YOUR OBJECTIVE:
Return the full listing unchanged, apart from leaving out its images.

DATA PROVIDED:
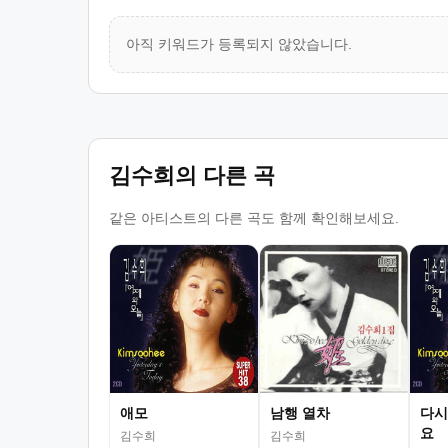
아직 키워드가 등록되지 않았습니다.
김수희의 다른 곡
같은 아티스트의 다른 곡도 함께 확인해보세요.
애모
남행 열차
다시
요
김수희
김수희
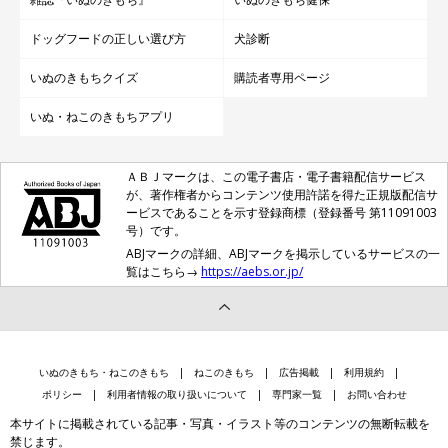
ドッグフードの正しい選び方
犬診断
いぬのきもちクイズ
購読者専用ページ
いぬ・ねこのきもちアプリ
ＡＢＪマークは、この電子書店・電子書籍配信サービス
が、著作権者からコンテンツ使用許諾を得た正規版配信サ
ービスであることを示す登録商標（登録番号 第11091003
号）です。
ABJマークの詳細、ABJマークを掲示しているサービスの一
覧はこちら→
https://aebs.or.jp/
いぬのきもち・ねこのきもち
ねこのきもち
広告掲載
利用規約
ポリシー
利用者情報の取り扱いについて
専門家一覧
お問い合わせ
本サイトに掲載されている記事・写真・イラスト等のコンテンツの無断転載を
禁じます。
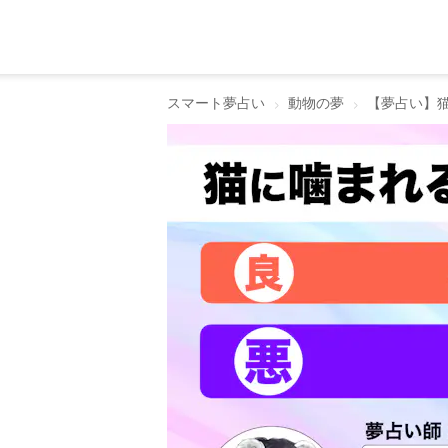
スマート夢占い
動物の夢
【夢占い】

SOLUTION FOR THIS PROBLEM:
아직 키워드가 등록되지 않았습니다.
김수희의 다른 곡
같은 아티스트의 다른 곡도 함께 확인해보세요.
애모
남행 열차
다시
요
김수희
김수희
ドッグフードの正しい選び方
犬診断
いぬのきもちクイズ
購読者専用ページ
いぬ・ねこのきもちアプリ
ＡＢＪマークは、この電子書店・電子書籍配信サービス
が、著作権者からコンテンツ使用許諾を得た正規版配信サ
ービスであることを示す登録商標（登録番号 第11091003
号）です。
ABJマークの詳細、ABJマークを掲示しているサービスの一
覧はこちら→
https://aebs.or.jp/
いぬのきもち・ねこのきもち
ねこのきもち
広告掲載
利用規約
ポリシー
利用者情報の取り扱いについて
専門家一覧
お問い合わせ
本サイトに掲載されている記事・写真・イラスト等のコンテンツの無断転載を
禁じます。
スマート夢占い
動物の夢
【夢占い】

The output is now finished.